After such discoveries, the entry for Sunday 30th July is refreshingly banal: The day was spent quietly about the site, writing letters and making traces of the working plans of the burial area. The site had strong police protection all day and was not disturbed. I think “strong police protection” means two village police constables, famously shown sitting in deck chairs.
On Monday 31st July an important stage of the work was reached – transporting the major items to the British Museum to be examined, conserved and then stored out of the way of possible enemy bombs. However, there was an element of farce too, as the van which carried the treasures to London ran out of fuel within sight of the Museum and had to be pushed to the grand entrance by helpful pedestrians!
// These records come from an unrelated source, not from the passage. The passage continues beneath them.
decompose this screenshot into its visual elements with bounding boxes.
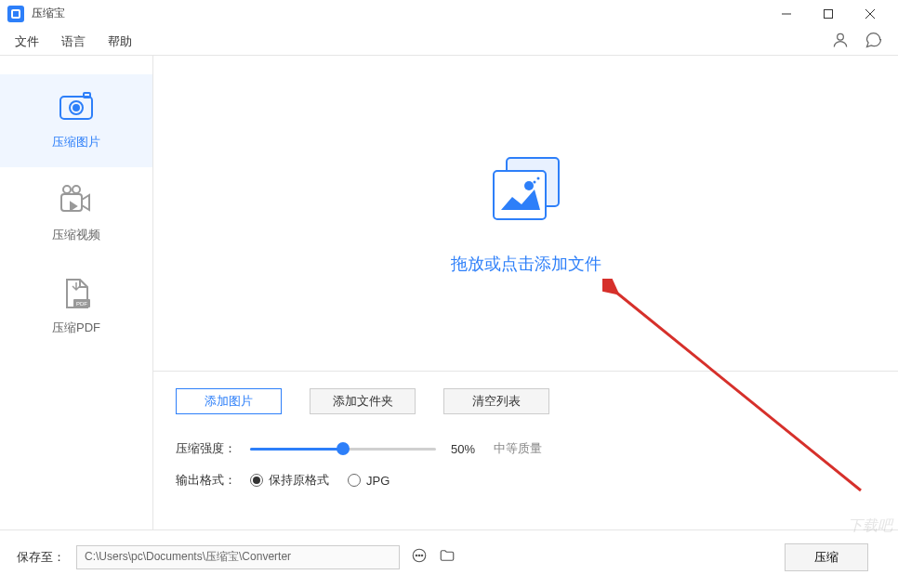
svg-point-4 [838,33,844,40]
menu-file[interactable]: 文件 [15,33,39,50]
sidebar-item-label: 压缩PDF [52,320,100,336]
clear-list-button[interactable]: 清空列表 [443,388,549,414]
format-label: 输出格式： [176,472,250,489]
radio-label: 保持原格式 [269,472,329,489]
compress-button[interactable]: 压缩 [785,543,868,571]
intensity-description: 中等质量 [494,440,542,457]
drop-zone[interactable]: 拖放或点击添加文件 [153,56,898,371]
sidebar-item-label: 压缩视频 [52,227,100,243]
svg-point-7 [73,105,79,111]
menubar: 文件 语言 帮助 [0,28,898,56]
menu-help[interactable]: 帮助 [108,33,132,50]
sidebar-item-pdf[interactable]: PDF 压缩PDF [0,260,152,353]
image-compress-icon [58,91,95,124]
radio-label: JPG [366,474,390,488]
feedback-icon[interactable] [865,31,883,53]
output-path-input[interactable] [76,545,400,569]
add-image-button[interactable]: 添加图片 [176,388,282,414]
svg-point-21 [418,555,420,556]
intensity-label: 压缩强度： [176,440,250,457]
format-jpg-radio[interactable]: JPG [348,474,390,488]
svg-point-20 [416,555,417,556]
format-keep-original-radio[interactable]: 保持原格式 [250,472,329,489]
svg-point-17 [533,180,535,183]
sidebar-item-image[interactable]: 压缩图片 [0,74,152,167]
save-to-label: 保存至： [17,549,65,566]
user-icon[interactable] [831,31,850,53]
svg-rect-8 [84,93,90,98]
app-icon [7,6,24,22]
sidebar-item-label: 压缩图片 [52,134,100,150]
radio-unchecked-icon [348,474,361,487]
pdf-compress-icon: PDF [58,277,95,310]
more-options-icon[interactable] [411,547,428,568]
svg-point-11 [73,186,80,193]
titlebar: 压缩宝 [0,0,898,28]
footer: 保存至： 压缩 [0,529,898,583]
main-panel: 拖放或点击添加文件 添加图片 添加文件夹 清空列表 压缩强度： 50% 中等质量… [153,56,898,529]
add-file-illustration-icon [484,152,568,230]
settings-panel: 添加图片 添加文件夹 清空列表 压缩强度： 50% 中等质量 输出格式： 保持 [153,371,898,529]
video-compress-icon [58,184,95,217]
svg-rect-1 [824,9,832,18]
menu-language[interactable]: 语言 [61,33,86,50]
app-title: 压缩宝 [32,6,65,21]
intensity-value: 50% [451,442,482,456]
sidebar-item-video[interactable]: 压缩视频 [0,167,152,260]
minimize-button[interactable] [765,0,807,28]
open-folder-icon[interactable] [439,547,456,568]
add-folder-button[interactable]: 添加文件夹 [310,388,416,414]
drop-zone-text: 拖放或点击添加文件 [451,253,601,275]
svg-point-18 [536,176,539,179]
close-button[interactable] [849,0,891,28]
svg-point-16 [524,181,534,190]
sidebar: 压缩图片 压缩视频 PDF [0,56,153,529]
svg-text:PDF: PDF [76,301,87,307]
svg-point-10 [63,186,71,193]
svg-point-22 [421,555,423,556]
radio-checked-icon [250,474,263,487]
maximize-button[interactable] [807,0,849,28]
intensity-slider[interactable] [250,448,436,451]
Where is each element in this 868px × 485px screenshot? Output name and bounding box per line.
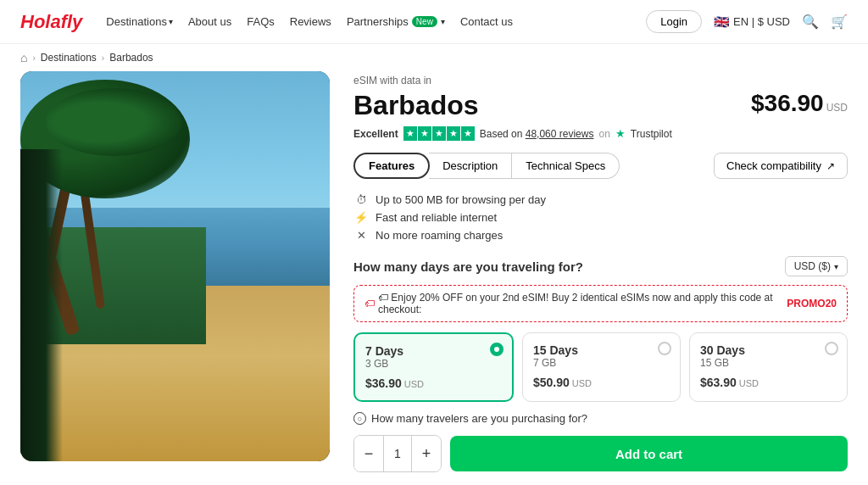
tab-group: Features Description Technical Specs (353, 153, 620, 179)
nav-reviews[interactable]: Reviews (290, 15, 331, 28)
features-list: ⏱ Up to 500 MB for browsing per day ⚡ Fa… (353, 191, 848, 244)
nav-destinations[interactable]: Destinations ▾ (106, 15, 173, 28)
quantity-increase-button[interactable]: + (412, 436, 441, 471)
plan-card-15days[interactable]: 15 Days 7 GB $50.90 USD (522, 332, 681, 402)
quantity-control: − 1 + (353, 435, 442, 472)
chevron-down-icon: ▾ (834, 262, 838, 271)
travelers-row: ○ How many travelers are you purchasing … (353, 412, 848, 425)
plan-gb-3: 3 GB (365, 358, 502, 370)
main-nav: Destinations ▾ About us FAQs Reviews Par… (106, 15, 513, 28)
no-roaming-icon: ✕ (353, 229, 369, 242)
search-icon[interactable]: 🔍 (802, 14, 819, 30)
tabs-row: Features Description Technical Specs Che… (353, 153, 848, 179)
nav-partnerships[interactable]: Partnerships New ▾ (347, 15, 445, 28)
trustpilot-icon: ★ (615, 127, 626, 140)
days-header: How many days are you traveling for? USD… (353, 256, 848, 276)
plan-card-30days[interactable]: 30 Days 15 GB $63.90 USD (689, 332, 848, 402)
feature-item-1: ⚡ Fast and reliable internet (353, 209, 848, 226)
login-button[interactable]: Login (646, 10, 702, 33)
plan-days-30: 30 Days (700, 343, 837, 357)
days-title: How many days are you traveling for? (353, 259, 583, 274)
tab-technical-specs[interactable]: Technical Specs (512, 153, 620, 179)
plan-price-7: $36.90 USD (365, 376, 502, 390)
add-to-cart-button[interactable]: Add to cart (450, 436, 848, 471)
external-link-icon: ↗ (826, 160, 835, 172)
product-image (20, 71, 330, 461)
breadcrumb-separator2: › (102, 53, 104, 63)
promo-icon: 🏷 (364, 298, 375, 309)
feature-item-2: ✕ No more roaming charges (353, 226, 848, 244)
breadcrumb-separator: › (32, 53, 35, 63)
plan-price-30: $63.90 USD (700, 376, 837, 389)
currency-select[interactable]: USD ($) ▾ (785, 256, 848, 276)
plan-gb-15: 15 GB (700, 357, 837, 369)
esim-label: eSIM with data in (353, 75, 848, 86)
star-rating: ★ ★ ★ ★ ★ (403, 126, 475, 141)
reviews-row: Excellent ★ ★ ★ ★ ★ Based on 48,060 revi… (353, 126, 848, 141)
reviews-platform-separator: on (598, 128, 609, 140)
new-badge: New (412, 16, 437, 27)
reviews-text: Based on 48,060 reviews (480, 128, 594, 140)
breadcrumb-destinations[interactable]: Destinations (41, 52, 97, 64)
travelers-label: How many travelers are you purchasing fo… (371, 412, 587, 425)
data-icon: ⏱ (353, 193, 369, 206)
promo-text: 🏷 Enjoy 20% OFF on your 2nd eSIM! Buy 2 … (378, 292, 783, 315)
quantity-value: 1 (383, 436, 412, 471)
promo-code: PROMO20 (787, 298, 837, 309)
trustpilot-label: Trustpilot (631, 128, 672, 140)
check-compatibility-button[interactable]: Check compatibility ↗ (714, 153, 848, 179)
product-details: eSIM with data in Barbados $36.90 USD Ex… (330, 71, 848, 472)
flag-icon: 🇬🇧 (714, 14, 730, 30)
product-title: Barbados (353, 90, 479, 121)
plan-days-15: 15 Days (533, 343, 670, 357)
header-right: Login 🇬🇧 EN | $ USD 🔍 🛒 (646, 10, 848, 33)
cart-row: − 1 + Add to cart (353, 435, 848, 472)
language-selector[interactable]: 🇬🇧 EN | $ USD (714, 14, 790, 30)
plan-days-7: 7 Days (365, 344, 502, 358)
header: Holafly Destinations ▾ About us FAQs Rev… (0, 0, 868, 44)
cart-icon[interactable]: 🛒 (831, 14, 848, 30)
plan-radio-7days (490, 343, 504, 356)
main-content: eSIM with data in Barbados $36.90 USD Ex… (0, 71, 868, 472)
nav-about[interactable]: About us (188, 15, 231, 28)
chevron-down-icon: ▾ (441, 17, 445, 26)
promo-banner: 🏷 🏷 Enjoy 20% OFF on your 2nd eSIM! Buy … (353, 285, 848, 322)
plan-radio-15days (658, 342, 671, 355)
star-4: ★ (447, 126, 460, 141)
star-1: ★ (403, 126, 417, 141)
plan-radio-30days (825, 342, 838, 355)
reviews-count-link[interactable]: 48,060 reviews (526, 128, 594, 140)
star-3: ★ (432, 126, 446, 141)
plans-container: 7 Days 3 GB $36.90 USD 15 Days 7 GB $50.… (353, 332, 848, 402)
breadcrumb-current: Barbados (109, 52, 153, 64)
product-price-container: $36.90 USD (751, 90, 848, 117)
feature-item-0: ⏱ Up to 500 MB for browsing per day (353, 191, 848, 209)
breadcrumb: ⌂ › Destinations › Barbados (0, 44, 868, 71)
price-currency: USD (826, 102, 848, 114)
quantity-decrease-button[interactable]: − (354, 436, 383, 471)
nav-faqs[interactable]: FAQs (247, 15, 275, 28)
reviews-label: Excellent (353, 128, 398, 140)
speed-icon: ⚡ (353, 211, 369, 224)
logo[interactable]: Holafly (20, 11, 82, 33)
lang-label: EN | $ USD (733, 15, 790, 28)
tab-features[interactable]: Features (353, 153, 430, 179)
product-price: $36.90 (751, 90, 824, 117)
home-icon[interactable]: ⌂ (20, 51, 27, 64)
title-price-row: Barbados $36.90 USD (353, 90, 848, 121)
plan-card-7days[interactable]: 7 Days 3 GB $36.90 USD (353, 332, 514, 402)
chevron-down-icon: ▾ (169, 17, 173, 26)
plan-gb-7: 7 GB (533, 357, 670, 369)
nav-contact[interactable]: Contact us (460, 15, 513, 28)
plan-price-15: $50.90 USD (533, 376, 670, 389)
tab-description[interactable]: Description (429, 153, 512, 179)
circle-icon: ○ (353, 412, 366, 425)
star-2: ★ (418, 126, 431, 141)
star-5: ★ (461, 126, 475, 141)
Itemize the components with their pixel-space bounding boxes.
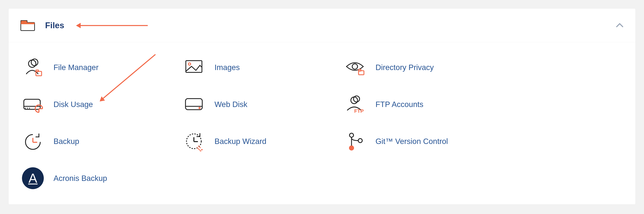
backup-icon bbox=[22, 130, 44, 152]
item-file-manager[interactable]: File Manager bbox=[21, 49, 182, 86]
svg-rect-11 bbox=[358, 69, 361, 71]
svg-point-31 bbox=[202, 149, 202, 150]
item-disk-usage[interactable]: Disk Usage bbox=[21, 86, 182, 123]
svg-point-4 bbox=[31, 59, 38, 66]
item-images[interactable]: Images bbox=[182, 49, 343, 86]
item-directory-privacy[interactable]: Directory Privacy bbox=[343, 49, 504, 86]
backup-wizard-icon bbox=[183, 130, 205, 152]
svg-point-8 bbox=[188, 63, 191, 65]
git-icon bbox=[344, 130, 366, 152]
svg-rect-1 bbox=[21, 21, 27, 23]
svg-rect-6 bbox=[36, 70, 38, 72]
item-ftp-accounts[interactable]: FTP FTP Accounts bbox=[343, 86, 504, 123]
item-label: Images bbox=[214, 63, 240, 72]
item-backup-wizard[interactable]: Backup Wizard bbox=[182, 123, 343, 160]
directory-privacy-icon bbox=[344, 56, 366, 78]
item-label: FTP Accounts bbox=[376, 100, 424, 109]
item-label: File Manager bbox=[54, 63, 98, 72]
svg-rect-2 bbox=[21, 23, 34, 24]
svg-point-32 bbox=[200, 151, 201, 151]
web-disk-icon bbox=[183, 93, 205, 115]
item-acronis-backup[interactable]: A Acronis Backup bbox=[21, 160, 182, 197]
ftp-accounts-icon: FTP bbox=[344, 93, 366, 115]
svg-text:FTP: FTP bbox=[354, 108, 364, 114]
files-section-header-left: Files bbox=[20, 20, 64, 31]
arrow-to-title bbox=[81, 25, 148, 26]
chevron-up-icon[interactable] bbox=[616, 21, 624, 29]
file-manager-icon bbox=[22, 56, 44, 78]
files-section-panel: Files bbox=[8, 9, 636, 204]
section-title: Files bbox=[45, 21, 64, 30]
item-label: Backup Wizard bbox=[214, 137, 266, 146]
svg-point-35 bbox=[349, 146, 354, 150]
item-label: Git™ Version Control bbox=[376, 137, 448, 146]
item-backup[interactable]: Backup bbox=[21, 123, 182, 160]
svg-point-21 bbox=[354, 96, 360, 102]
svg-point-3 bbox=[28, 60, 36, 67]
disk-usage-icon bbox=[22, 93, 44, 115]
acronis-icon: A bbox=[22, 167, 44, 189]
images-icon bbox=[183, 56, 205, 78]
svg-point-19 bbox=[199, 107, 200, 109]
item-label: Web Disk bbox=[214, 100, 247, 109]
item-label: Backup bbox=[54, 137, 79, 146]
folder-icon bbox=[20, 20, 35, 31]
item-label: Acronis Backup bbox=[54, 174, 107, 183]
files-items-grid: File Manager Images bbox=[21, 49, 623, 197]
item-git[interactable]: Git™ Version Control bbox=[343, 123, 504, 160]
svg-point-34 bbox=[358, 139, 362, 143]
svg-point-33 bbox=[350, 133, 354, 137]
item-label: Directory Privacy bbox=[376, 63, 434, 72]
files-section-body: File Manager Images bbox=[8, 42, 636, 204]
item-label: Disk Usage bbox=[54, 100, 93, 109]
svg-line-29 bbox=[197, 147, 200, 150]
item-web-disk[interactable]: Web Disk bbox=[182, 86, 343, 123]
svg-point-9 bbox=[352, 64, 358, 69]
At this time the sand on the floor of the chamber was sifted and several items were found and recorded – including another Merovingian gold coin, which had fallen out of the purse. The total of coins now stood at 40.
Until the site was secure Phillips had wanted to keep its existence under wraps. For this reason he had done a deal with The Woodbridge Reporter, whereby the Editor, Mr Fairweather, would hold back the story, but still secure a scoop, until given permission to print. He kept to his arrangement but rivalry between local titles proved too strong. On 26th July the EADT splashed the news which meant the gloves were off: “Anglo-Saxon Ship Burial. Interesting find in Suffolk. 82ft boat in grand trench.”
From this time quite a lot of effort went into putting up rope barriers and trying to control the members of the public who started to appear at Sutton Hoo. Fortunately, the weather was awful so only the most determined were seen on site.
On Tuesday 8th August (the day after Bank Holiday) Cdr Hutchison arrived to begin his detailed survey of vessel. “It appears that the boat had definitely broken just outside each end of the burial chamber. It became apparent also that the boat had been patched and that the strakes were made of more than one plank nailed together at the ends.”
Friday 11th August found Phillips turning his mind to something which could not be delayed or ignored: “Mrs Pretty was present in the afternoon and the final arrangements for the inquest were made in conjunction with the Inspector of Police and PC Ling.” The matter of who owned the treasure was about to be settled.
From now onwards the Diary concerns itself with cleaning up the boat and interpreting the timber impressions which were deduced in the sand. The Inquest, on Monday 14th August deserves to be given its own article – and it will be.